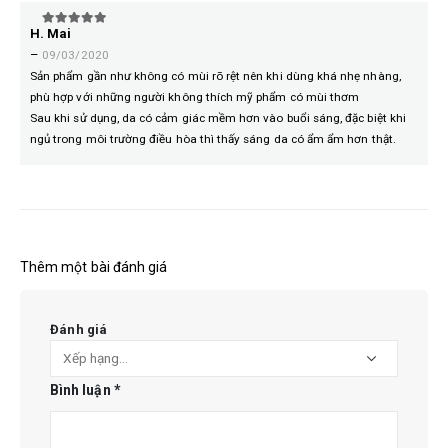
H. Mai
5
trên 5
–
09/03/2020
Sản phẩm gần như không có mùi rõ rệt nên khi dùng khá nhẹ nhàng,
phù hợp với những người không thích mỹ phẩm có mùi thơm
Sau khi sử dụng, da có cảm giác mềm hơn vào buổi sáng, đặc biệt khi
ngủ trong môi trường điều hòa thì thấy sáng da có ẩm ẩm hơn thật.
Thêm một bài đánh giá
Đánh giá
Bình luận
*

Assignment:
What is the number of lines in the data that hold the string "không"? Answer with the number only.

Answer:
2